Durante ese tiempo y aún después, nos enfrentamos a la confusión que deriva de un mestizaje racial y cultural que incubó marcadas injusticias y desigualdades.
Persiste la pregunta: ¿Qué somos?, ¿españoles?, ¿indígenas? Somos ambos, más todo lo que se ha agregado al vivir en conflicto durante cinco siglos en esta misma región, hombres de distintas razas y culturas.
De ahí que, a distancia de más de 500 años, los pueblos que padecimos ese dominio, aún nos preguntamos lo que significó para nosotros la llegada de Cristóbal Colón a este continente.
Los términos «descubrimiento», «encuentro», «encubrimiento», «invención» y «tropiezo», denotan las profundas discrepancias y los enfoques tan diversos que puede suscitar este hecho histórico.
Pero como lo ha señalado don Leopoldo Zea «… los que no quieren saber de un recuerdo festivo de esta fecha, son los pueblos indígenas que sufrieron el impacto de la conquista y colonización, tanto en América, como en Asia, África y Oceanía. Nada de recordar una fecha en la que se inició el sometimiento de estos pueblos, en nombre de la cristiandad o del progreso, hombres que fueron vistos como homúnculos o parte de una flora y fauna por utilizar o destruir».

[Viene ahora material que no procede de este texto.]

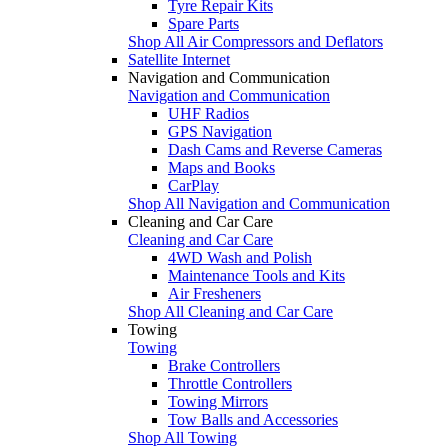
Tyre Repair Kits
Spare Parts
Shop All Air Compressors and Deflators
Satellite Internet
Navigation and Communication
Navigation and Communication
UHF Radios
GPS Navigation
Dash Cams and Reverse Cameras
Maps and Books
CarPlay
Shop All Navigation and Communication
Cleaning and Car Care
Cleaning and Car Care
4WD Wash and Polish
Maintenance Tools and Kits
Air Fresheners
Shop All Cleaning and Car Care
Towing
Towing
Brake Controllers
Throttle Controllers
Towing Mirrors
Tow Balls and Accessories
Shop All Towing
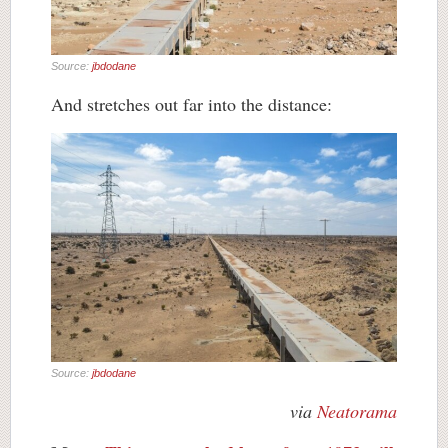
Source:
jbdodane
And stretches out far into the distance:
Source:
jbdodane
via
Neatorama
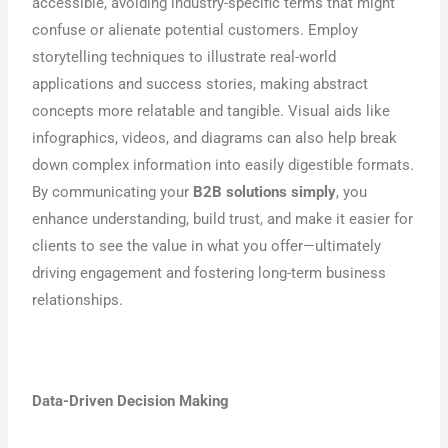
accessible, avoiding industry-specific terms that might
confuse or alienate potential customers. Employ
storytelling techniques to illustrate real-world
applications and success stories, making abstract
concepts more relatable and tangible. Visual aids like
infographics, videos, and diagrams can also help break
down complex information into easily digestible formats.
By communicating your
B2B solutions simply
, you
enhance understanding, build trust, and make it easier for
clients to see the value in what you offer—ultimately
driving engagement and fostering long-term business
relationships.
Data-Driven Decision Making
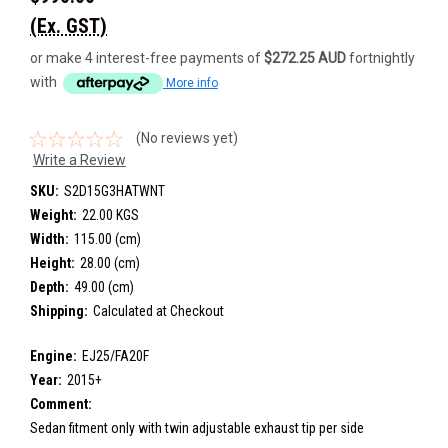
(Ex. GST)
or make 4 interest-free payments of
$272.25 AUD
fortnightly
with
More info
(No reviews yet)
Write a Review
SKU:
S2D15G3HATWNT
Weight:
22.00 KGS
Width:
115.00 (cm)
Height:
28.00 (cm)
Depth:
49.00 (cm)
Shipping:
Calculated at Checkout
Engine:
EJ25/FA20F
Year:
2015+
Comment:
Sedan fitment only with twin adjustable exhaust tip per side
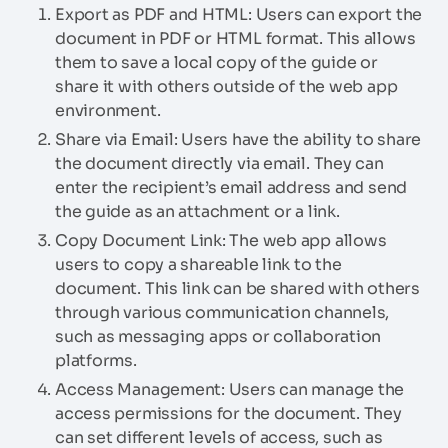
Export as PDF and HTML: Users can export the
document in PDF or HTML format. This allows
them to save a local copy of the guide or
share it with others outside of the web app
environment.
Share via Email: Users have the ability to share
the document directly via email. They can
enter the recipient’s email address and send
the guide as an attachment or a link.
Copy Document Link: The web app allows
users to copy a shareable link to the
document. This link can be shared with others
through various communication channels,
such as messaging apps or collaboration
platforms.
Access Management: Users can manage the
access permissions for the document. They
can set different levels of access, such as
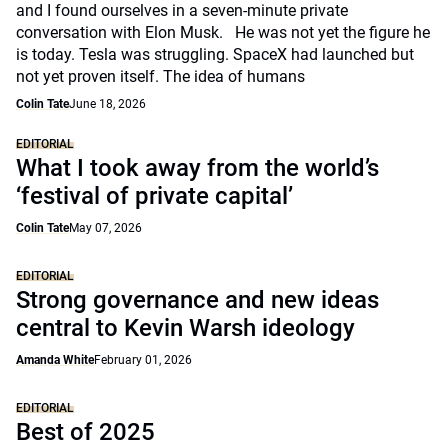
and I found ourselves in a seven-minute private
conversation with Elon Musk. He was not yet the figure he
is today. Tesla was struggling. SpaceX had launched but
not yet proven itself. The idea of humans
Colin Tate
June 18, 2026
EDITORIAL
What I took away from the world’s
‘festival of private capital’
Colin Tate
May 07, 2026
EDITORIAL
Strong governance and new ideas
central to Kevin Warsh ideology
Amanda White
February 01, 2026
EDITORIAL
Best of 2025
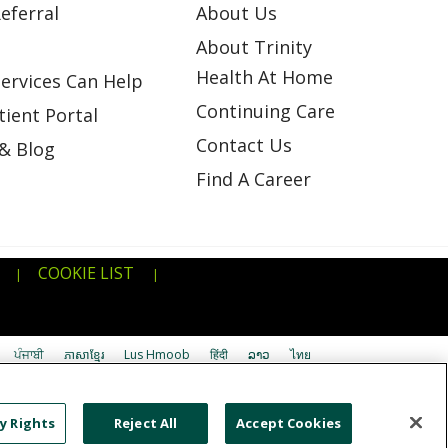
eferral
About Us
About Trinity
Health At Home
ervices Can Help
Continuing Care
ient Portal
Contact Us
& Blog
Find A Career
COOKIE LIST
|
|
ਪੰਜਾਬੀ
ភាសាខ្មែរ
Lus Hmoob
हिंदी
ລາວ
ไทย
اردو
తెలుగు
Cрпски
Hrvatski
नेपाली
y Rights
Reject All
Accept Cookies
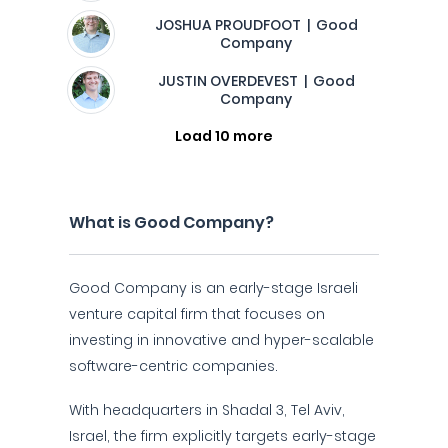
JOSHUA PROUDFOOT | Good
Company
JUSTIN OVERDEVEST | Good
Company
Load 10 more
What is Good Company?
Good Company is an early-stage Israeli
venture capital firm that focuses on
investing in innovative and hyper-scalable
software-centric companies.
With headquarters in Shadal 3, Tel Aviv,
Israel, the firm explicitly targets early-stage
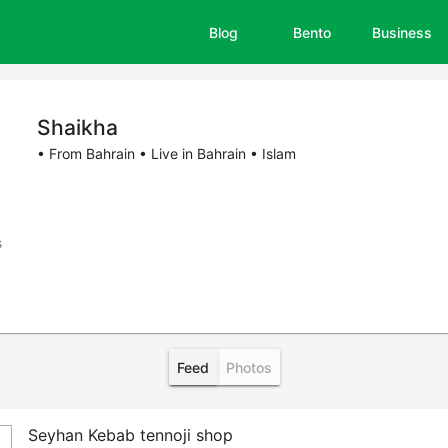
Blog
Bento
Business
Shaikha
• From Bahrain • Live in Bahrain • Islam
s
Feed
Photos
Seyhan Kebab tennoji shop
b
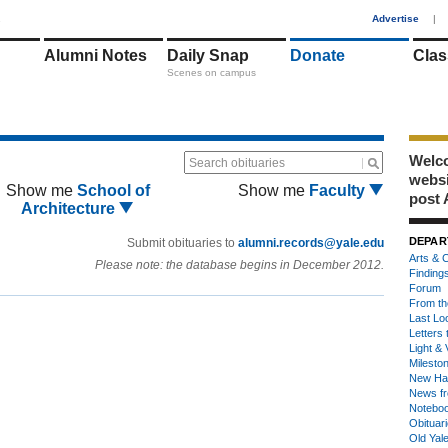
1
Advertise
|
Alumni Notes
Daily Snap
Donate
Clas
Scenes on campus
Welco
Search obituaries
webs
Show me
School of
Show me
Faculty
post 
Architecture
DEPAR
Submit obituaries to
alumni.records@yale.edu
Arts & C
Please note: the database begins in December 2012.
Finding
Forum
From th
Last Lo
Letters 
Light & 
Milesto
New Ha
News fr
Notebo
Obituar
Old Yal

En nuestra perspectiva histórica, importa de manera esencial efectuar ahora un descubrimiento de lo que ha sido el devenir de los pueblos indígenas, no sólo a partir de la conquista, sino después del movimiento libertario de 1810 y hablamos deliberadamente de un descubrimiento porque es un hecho inobjetable que el problema de identidad a que hicimos referencia anteriormente, aún no ha sido revalorado y menos atendido en todas las implicaciones que encierra.
Sin duda, podemos hablar de propósitos nobles y acciones que con toda buena intención se emprendieron en el pasado reciente para reivindicar los derechos de la clase indígena.
Existen además instituciones que han emprendido programas muy generosos para dar respuesta a los reclamos más sentidos, pero, sin desconocer logros parciales, tenemos que admitir que se ha tratado de esfuerzos a los que ha faltado continuidad y que en no pocos casos han fracasado al asumir actitudes paternalistas que han ofendido la dignidad de los destinatarios.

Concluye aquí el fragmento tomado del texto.